3.5 KiB
+++ title = "§12 Exercise 5: Retrieval-Augmented Generation" priority = 5 status = "todo" ticket_type = "task" dependencies = [] +++
§12 Exercise 5 — Retrieval-Augmented Generation — Stub to fill
File: edu/src/vector-db.md, section ### 12. Exercise 5 — Retrieval-Augmented Generation
Replace this stub line with the full exercise:
Goal: Combine vector search with a language model to build a retrieval-augmented generation (RAG) pipeline [...] 🚧 Full content tracked in [nbd:5ed295].
Follow the exercise format from edu/src/markov.md. This is the capstone exercise — it combines Turso vector search (§7–§8), fastembed (§9), and semantic search (§10), adding an LLM API call to ground answers in retrieved context.
Goal
- Store the 15-passage corpus from §10 in Turso
- Accept a natural-language question
- Retrieve the top-3 most relevant passages using vector KNN
- Inject the passages into a prompt as context
- Send the prompt to an OpenAI-compatible LLM API
- Print the grounded answer
Setup
[dependencies]
libsql = "0.9"
fastembed = "4"
reqwest = { version = "0.12", features = ["json"] }
serde = { version = "1", features = ["derive"] }
serde_json = "1"
tokio = { version = "1", features = ["full"] }
API key from environment: std::env::var("OPENAI_API_KEY"). Tell the reader they can use any OpenAI-compatible provider (OpenAI, Groq, Together AI, or local Ollama with base URL http://localhost:11434/v1 and model llama3.2).
Steps to cover
Step 1 — Retrieval function. Reuse the semantic search logic from §10. Signature:
async fn retrieve(
conn: &libsql::Connection,
model: &TextEmbedding,
query: &str,
k: usize,
) -> Result<Vec<String>, Box<dyn std::error::Error>>
Returns the top-k passage texts ordered by cosine distance.

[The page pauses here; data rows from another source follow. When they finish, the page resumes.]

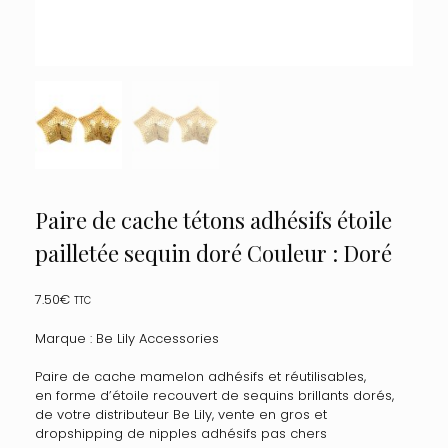
Paire de cache tétons adhésifs étoile
pailletée sequin doré Couleur : Doré
7.50
€
TTC
Marque : Be Lily Accessories
Paire de cache mamelon adhésifs et réutilisables,
en forme d’étoile recouvert de sequins brillants dorés,
de votre distributeur Be Lily, vente en gros et
dropshipping de nipples adhésifs pas chers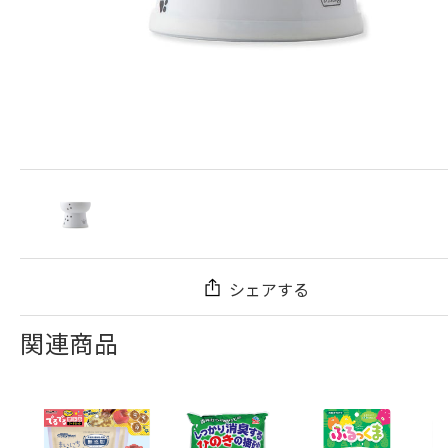
シェアする
関連商品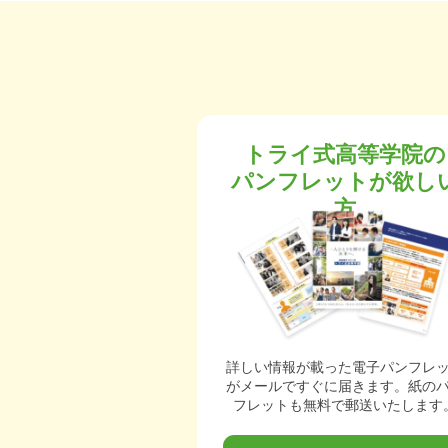
トライ式高等学院の
パンフレットが欲し
方
詳しい情報が載った電子パンフレ
がメールですぐに届きます。紙の
フレットも無料で郵送いたします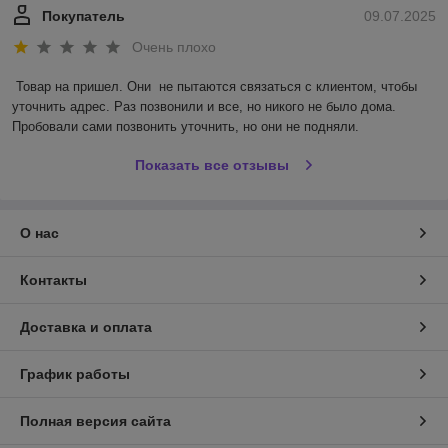
Покупатель
09.07.2025
Очень плохо
Товар на пришел. Они  не пытаются связаться с клиентом, чтобы 
уточнить адрес. Раз позвонили и все, но никого не было дома. 
Пробовали сами позвонить уточнить, но они не подняли.
Показать все отзывы
О нас
Контакты
Доставка и оплата
График работы
Полная версия сайта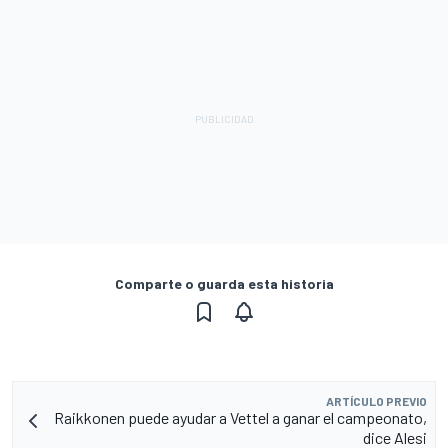
Comparte o guarda esta historia
ARTÍCULO PREVIO
Raikkonen puede ayudar a Vettel a ganar el campeonato,
dice Alesi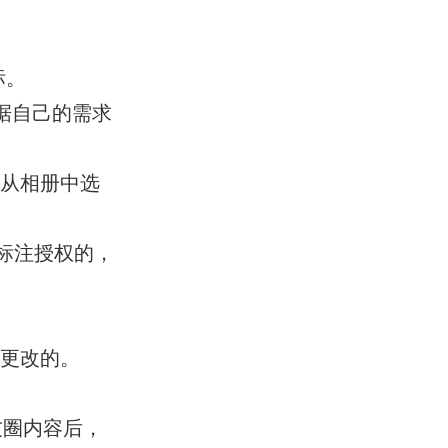
标。
据自己的需求
我从相册中选
标注授权的，
刚更改的。
友圈内容后，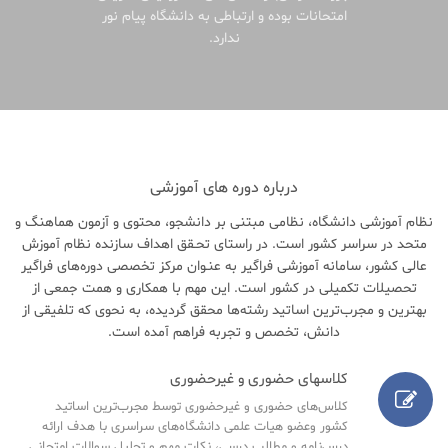
امتحانات بوده و ارتباطی به دانشگاه پیام نور
ندارد.
درباره دوره های آموزشی
نظام آموزشی دانشگاه، نظامی مبتنی بر دانشجو، محتوی و آزمون هماهنگ و
متحد در سراسر کشور است. در راستای تحـقق اهداف سازنده نظام آموزش
عالی کشور، سامانه آموزشی فراگیر به عنـوان مرکز تخصصی دوره‌های فراگیر
تحصیلات تکمیلی در کشور است. این مهم با همکاری و همت جمعی از
بهترین و مجرب‌ترین اساتید رشته‌ها محقق گردیده، به نحوی که تلفیقی از
دانش، تخصص و تجربه فراهم آمده است.
کلاسهای حضوری و غیرحضوری
کلاس‌های حضوری و غیرحضوری توسط مجرب‌ترین اساتید
کشور وعضو هیات علمی دانشگاه‌های سراسری با هدف ارائه
درس‌نامه‌ و مطالب درسی، نکات مهم و تحلیل سوالات امتحانی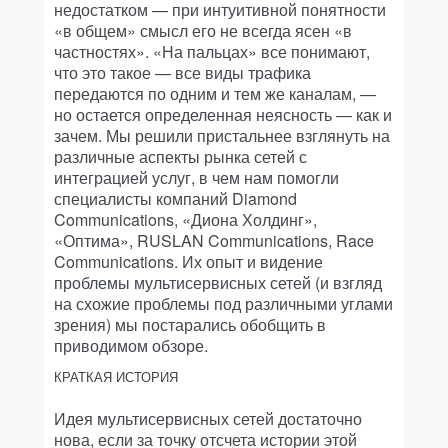
недостатком — при интуитивной понятности
«в общем» смысл его не всегда ясен «в
частностях». «На пальцах» все понимают,
что это такое — все виды трафика
передаются по одним и тем же каналам, —
но остается определенная неясность — как и
зачем. Мы решили пристальнее взглянуть на
различные аспекты рынка сетей с
интеграцией услуг, в чем нам помогли
специалисты компаний Diamond
Communications, «Диона Холдинг»,
«Оптима», RUSLAN Communications, Race
Communications. Их опыт и видение
проблемы мультисервисных сетей (и взгляд
на схожие проблемы под различными углами
зрения) мы постарались обобщить в
приводимом обзоре.
КРАТКАЯ ИСТОРИЯ
Идея мультисервисных сетей достаточно
нова, если за точку отсчета истории этой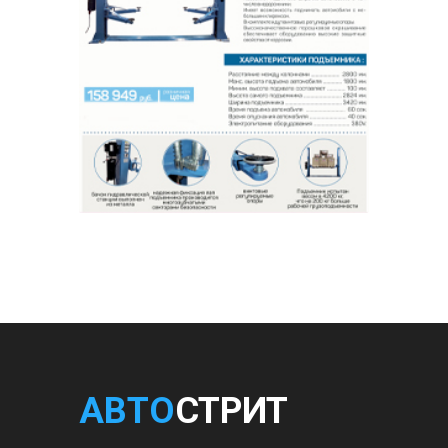
АВТО
СТРИТ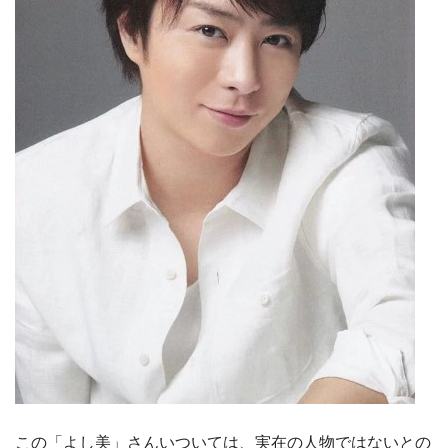
この「よし美」さんいついては、実在の人物ではないとの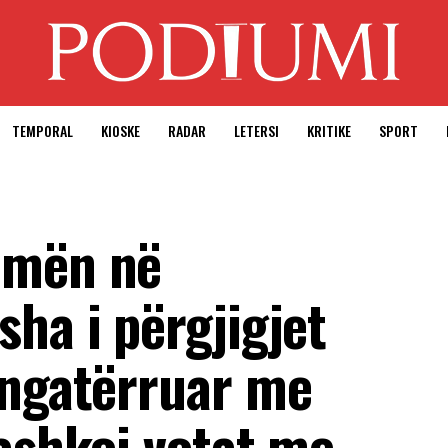
TEMPORAL
KIOSKE
RADAR
LETERSI
KRITIKE
SPORT
amën në
ha i përgjigjet
 ngatërruar me
bashkoi votat me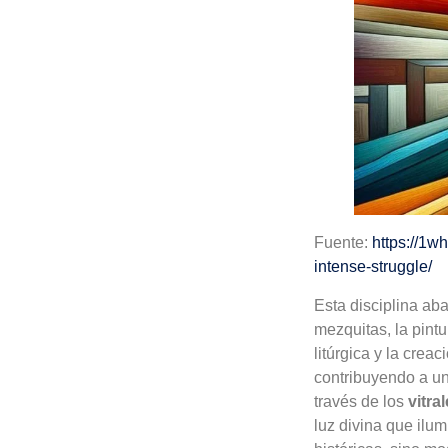
Fuente:
https://1
intense-struggle/
Esta disciplina ab
mezquitas, la pintur
litúrgica y la crea
contribuyendo a una
través de los
vitra
luz divina que ilu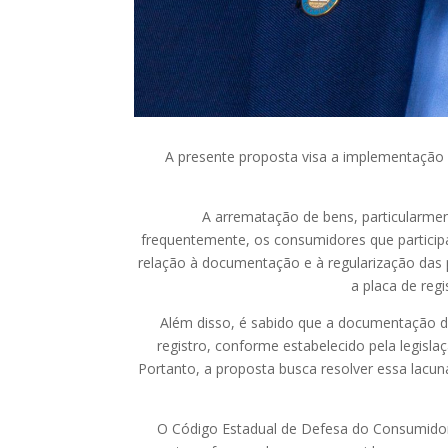
A presente proposta visa a implementação
A arrematação de bens, particularmente
frequentemente, os consumidores que particip
relação à documentação e à regularização das p
a placa de reg
Além disso, é sabido que a documentação de veí
registro, conforme estabelecido pela legisla
Portanto, a proposta busca resolver essa lacu
O Código Estadual de Defesa do Consumidor tem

Step 2 — Prompt construction. Build a prompt string:
You are a helpful assistant. Answer the question using only the provided context.
If the context does not contain enough information, say so.
Context:
[passage 1]
[passage 2]
[passage 3]
Question: {question}
Answer:
Step 3 — LLM API call. POST to https://api.openai.com/v1/chat/completions with model gpt-4o-mini. Show the request/response structs with serde derives and return the content of the first choice message. Use reqwest::Client with a bearer token Authorization header.

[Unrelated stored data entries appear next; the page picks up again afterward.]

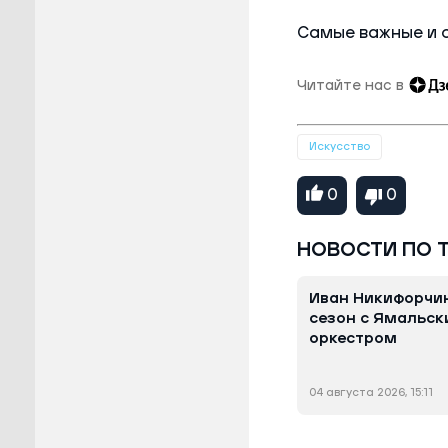
Самые важные и 
Читайте нас в
Искусство
0
0
НОВОСТИ ПО 
Иван Никифорчи
сезон с Ямальс
оркестром
04 августа 2026, 15:11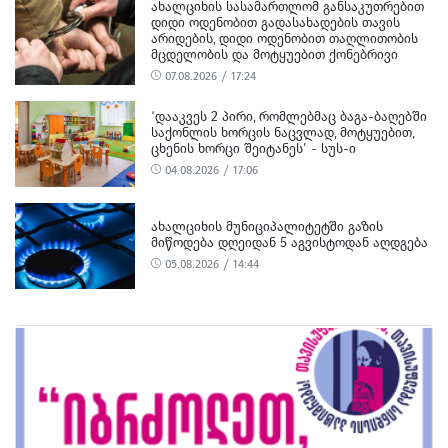
ᲐᲮᲐᲚᲪᲘᲮᲘᲡ ᲡᲐᲡᲐᲛᲐᲠᲗᲚᲝᲛ ᲒᲐᲜᲡᲐᲙᲣᲗᲠᲔᲑᲘᲗ
ᲓᲘᲓᲘ ᲝᲓᲔᲜᲝᲑᲘᲗ ᲒᲐᲓᲐᲡᲐᲮᲐᲓᲔᲑᲘᲡ ᲗᲐᲕᲘᲡ
ᲐᲠᲘᲓᲔᲑᲘᲡ, ᲓᲘᲓᲘ ᲝᲓᲔᲜᲝᲑᲘᲗ ᲗᲐᲦᲚᲘᲗᲝᲑᲘᲡ
ᲛᲪᲓᲔᲚᲝᲑᲘᲡ ᲓᲐ ᲛᲝᲢᲧᲣᲔᲑᲘᲗ ᲥᲝᲜᲔᲑᲠᲘᲕᲘ
ᲓᲐᲖᲘᲐᲜᲔᲑᲘᲡ ᲤᲐᲥᲢᲔᲑᲖᲔ 1 ᲞᲘᲠᲘ ᲓᲐᲛᲜᲐᲨᲐᲕᲔᲓ
07.08.2026 / 17:24
ᲪᲜᲝ
‘ᲓᲐᲐᲙᲕᲔᲡ 2 ᲞᲘᲠᲘ, ᲠᲝᲛᲚᲔᲑᲛᲐᲪ ᲑᲐᲒᲐ-ᲑᲐᲦᲔᲑᲨᲘ
ᲡᲐᲥᲝᲜᲚᲘᲡ ᲮᲝᲠᲪᲘᲡ ᲜᲐᲪᲕᲚᲐᲓ, ᲛᲝᲢᲧᲣᲔᲑᲘᲗ,
ᲪᲮᲔᲜᲘᲡ ᲮᲝᲠᲪᲘ ᲨᲔᲘᲢᲐᲜᲔᲡ’ - ᲡᲣᲡ-Ი
04.08.2026 / 17:06
ᲐᲮᲐᲚᲪᲘᲮᲘᲡ ᲛᲣᲜᲘᲪᲘᲞᲐᲚᲘᲢᲔᲢᲨᲘ ᲒᲐᲖᲘᲡ
ᲛᲘᲬᲝᲓᲔᲑᲐ ᲓᲦᲔᲘᲓᲐᲜ 5 ᲐᲒᲕᲘᲡᲢᲝᲓᲐᲜ ᲐᲦᲓᲒᲔᲑᲐ
05.08.2026 / 14:44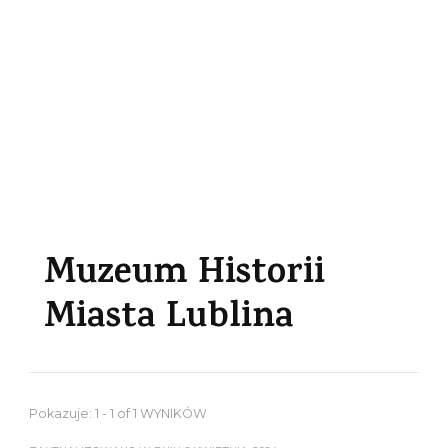
Muzeum Historii
Miasta Lublina
Pokazuje: 1 - 1 of 1 WYNIKÓW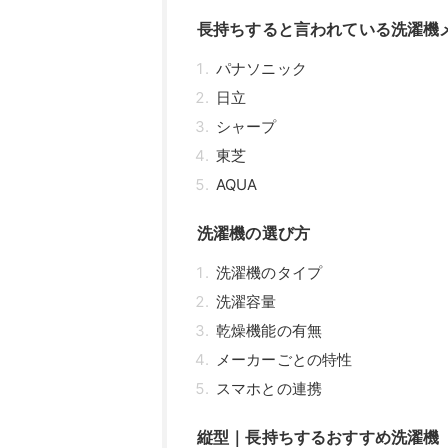
長持ちすると言われている洗濯機
パナソニック
日立
シャープ
東芝
AQUA
洗濯機の選び方
洗濯機のタイプ
洗濯容量
乾燥機能の有無
メーカーごとの特性
スマホとの連携
縦型｜長持ちするおすすめ洗濯機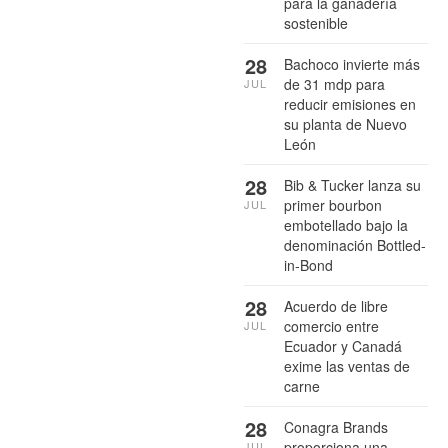
para la ganadería
sostenible
28
Bachoco invierte más
de 31 mdp para
JUL
reducir emisiones en
su planta de Nuevo
León
28
Bib & Tucker lanza su
primer bourbon
JUL
embotellado bajo la
denominación Bottled-
in-Bond
28
Acuerdo de libre
comercio entre
JUL
Ecuador y Canadá
exime las ventas de
carne
28
Conagra Brands
proporciona una
JUL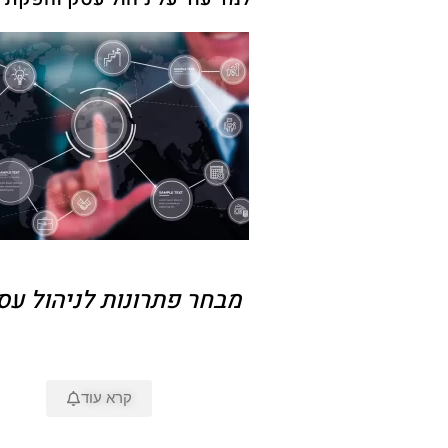
מבחר פתרונות לניהול עס
קרא עוד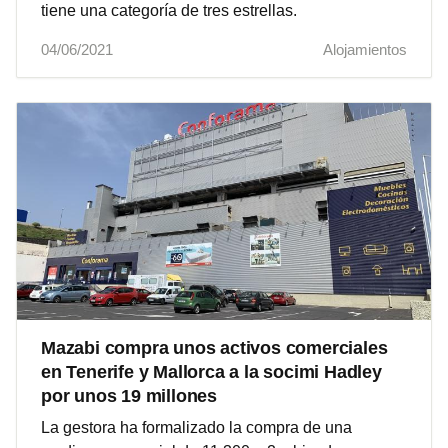
tiene una categoría de tres estrellas.
04/06/2021
Alojamientos
Mazabi compra unos activos comerciales
en Tenerife y Mallorca a la socimi Hadley
por unos 19 millones
La gestora ha formalizado la compra de una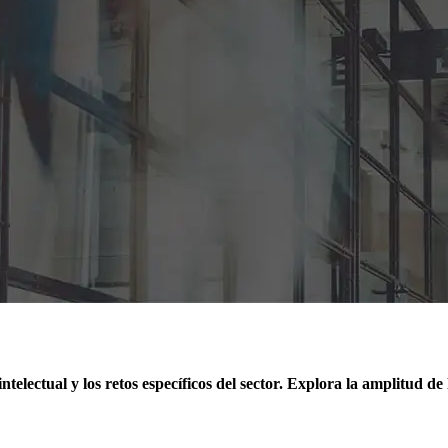
telectual y los retos específicos del sector. Explora la amplitud de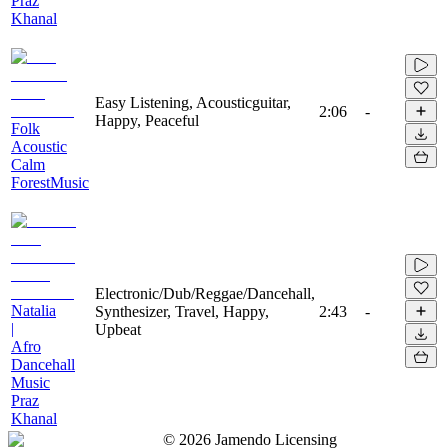
Praz
Khanal
Easy Listening, Acousticguitar,
2:06
-
Happy, Peaceful
Folk
Acoustic
Calm
ForestMusic
Electronic/Dub/Reggae/Dancehall,
Natalia
Synthesizer, Travel, Happy,
2:43
-
|
Upbeat
Afro
Dancehall
Music
Praz
Khanal
©
2026
Jamendo Licensing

Step 4 — Wire it together and run. Three example questions using the §10 corpus:
"How does Rust ensure memory safety?"→ should answer using Rust passages"What is a black hole?"→ should answer using astronomy passages"What is the Maillard reaction?"→ should answer using cooking passages
Print the retrieved passages first (so the reader can see what context was used), then the LLM's answer.
Step 5 — Discussion: RAG patterns. After the reference solution, add a prose section (not numbered steps) covering:
- Chunk size and overlap: why long documents are split into overlapping passages before embedding
- Re-ranking: a cross-encoder can re-rank the top-k ANN results for better precision
- Hybrid search: combining BM25 (keyword) and ANN (semantic) often outperforms either alone
- Context window limits: number of passages to inject depends on the model's context length and passage length
Reference solution
Full main.rs inside <details>. Keep retrieve, build_prompt, and call_llm as clearly named separate functions. The main function should be a thin orchestrator.